- **Problem requirements**: Scan the records for the string "alimentos"; copy each line where it occurs.
═══ Extracted information ═══
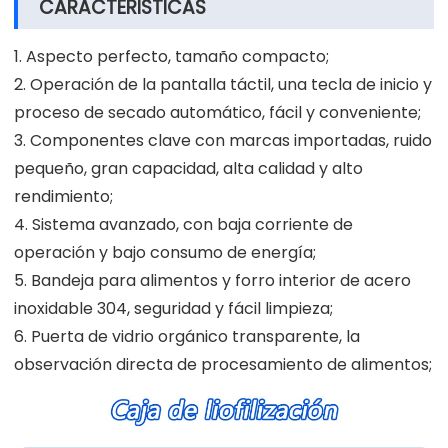
CARACTERISTICAS
1. Aspecto perfecto, tamaño compacto;
2. Operación de la pantalla táctil, una tecla de inicio y
proceso de secado automático, fácil y conveniente;
3. Componentes clave con marcas importadas, ruido
pequeño, gran capacidad, alta calidad y alto
rendimiento;
4. Sistema avanzado, con baja corriente de
operación y bajo consumo de energía;
5. Bandeja para alimentos y forro interior de acero
inoxidable 304, seguridad y fácil limpieza;
6. Puerta de vidrio orgánico transparente, la
observación directa de procesamiento de alimentos;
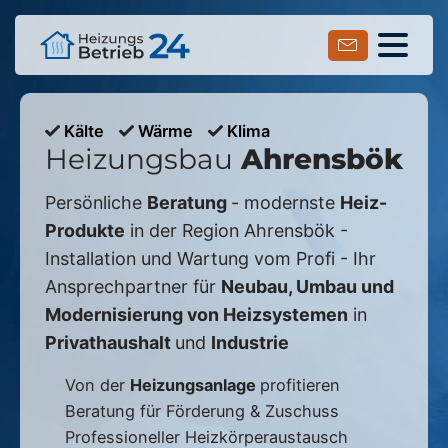
Kälte
Wärme
Klima
Heizungsbau
Ahrensbök
Persönliche
Beratung
- modernste
Heiz-
Produkte
in der Region
Ahrensbök
-
Installation und Wartung vom Profi - Ihr
Ansprechpartner für
Neubau, Umbau und
Modernisierung von Heizsystemen
in
Privathaushalt
und
Industrie
Von der
Heizungsanlage
profitieren
Beratung für Förderung & Zuschuss
Professioneller Heizkörperaustausch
═══
- **Response for this exercise**:
5. Bandeja para alimentos y forro interior de acero
observación directa de procesamiento de alimentos;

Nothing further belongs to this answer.